Tests that fail like this:
derbylang/derbylang.fail:lang/aggregateOptimization.sql
derbylang/derbylang.fail:lang/distinctElimination.sql
derbylang/derbylang.fail:lang/predicatePushdown.sql
derbylang/derbylang.fail:lang/predicatesIntoViews.sql
derbylang/derbylang.fail:lang/staleplans.sql
derbylang/derbylang.fail:lang/wisconsin.java
encryptionAll/encryption/storemats.fail:store/access.sql (in various encryption schemes)
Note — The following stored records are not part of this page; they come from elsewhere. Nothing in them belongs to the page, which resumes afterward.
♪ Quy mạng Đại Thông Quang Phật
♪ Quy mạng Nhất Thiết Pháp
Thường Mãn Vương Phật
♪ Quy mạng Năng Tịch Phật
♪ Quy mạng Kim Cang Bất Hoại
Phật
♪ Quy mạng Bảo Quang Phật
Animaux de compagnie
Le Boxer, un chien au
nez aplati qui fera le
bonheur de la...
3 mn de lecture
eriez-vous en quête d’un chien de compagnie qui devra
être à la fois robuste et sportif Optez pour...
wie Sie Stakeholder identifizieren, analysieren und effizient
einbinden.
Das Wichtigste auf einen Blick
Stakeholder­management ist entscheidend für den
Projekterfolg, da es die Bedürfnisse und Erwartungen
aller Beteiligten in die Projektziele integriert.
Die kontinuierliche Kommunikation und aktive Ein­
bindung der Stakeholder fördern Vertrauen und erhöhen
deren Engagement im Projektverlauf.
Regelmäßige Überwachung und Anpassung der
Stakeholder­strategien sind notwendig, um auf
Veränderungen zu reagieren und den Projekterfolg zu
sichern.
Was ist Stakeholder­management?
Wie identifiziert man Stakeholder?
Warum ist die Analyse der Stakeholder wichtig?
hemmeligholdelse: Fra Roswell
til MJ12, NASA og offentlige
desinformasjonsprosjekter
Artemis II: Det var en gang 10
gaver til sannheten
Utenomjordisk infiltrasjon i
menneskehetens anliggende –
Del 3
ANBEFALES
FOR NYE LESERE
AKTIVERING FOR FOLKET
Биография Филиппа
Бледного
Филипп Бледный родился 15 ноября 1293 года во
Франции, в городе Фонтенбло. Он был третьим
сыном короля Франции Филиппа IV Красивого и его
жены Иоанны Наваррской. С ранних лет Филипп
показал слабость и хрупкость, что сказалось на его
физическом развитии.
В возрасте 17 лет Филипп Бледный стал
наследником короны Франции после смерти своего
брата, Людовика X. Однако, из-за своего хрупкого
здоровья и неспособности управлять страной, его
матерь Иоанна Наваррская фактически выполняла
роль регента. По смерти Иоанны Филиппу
This is the kind of diff I see:
---------------------
*** Start: access jdk1.5.0 storemats:storemats 2006-04-13 09:46:01 ***
2912 del
< Execute Time = 0
2912a2912
> Execute Time = -3638779204078642344
2921 del
<               next time (milliseconds) = 0
2921a2921
>               next time (milliseconds) = 3638779204078642344
2934 del
<                       next time (milliseconds) = 0
2934a2934
>                       next time (milliseconds) = 3668750241784351640
2991 del
< Execute Time = 0
2991a2991
> Execute Time = -4015137258338621104
3000 del
<               next time (milliseconds) = 0
3000a3000
>               next time (milliseconds) = 4015137258338621104
....
------------------------------

As this problem occurs only with ibm15 and not with ibm14, I think somewhere in the runtime
statistics printing code we may be using BigDecimal somehow, and it's not done in an encoding-safe
way. But that is just a guess.

I'm leaving this one as Major, because it's easy to miss things when looking through test
failures this way, but I can also understand that this would be considered minor, as apparently
the paths taken by the optimizer are actually correct and it's only the printing out that
has the large numbers. Yet again on the other hand I imagine it makes runtimestatistics less
useful, with these disconcertingly large number of milliseconds.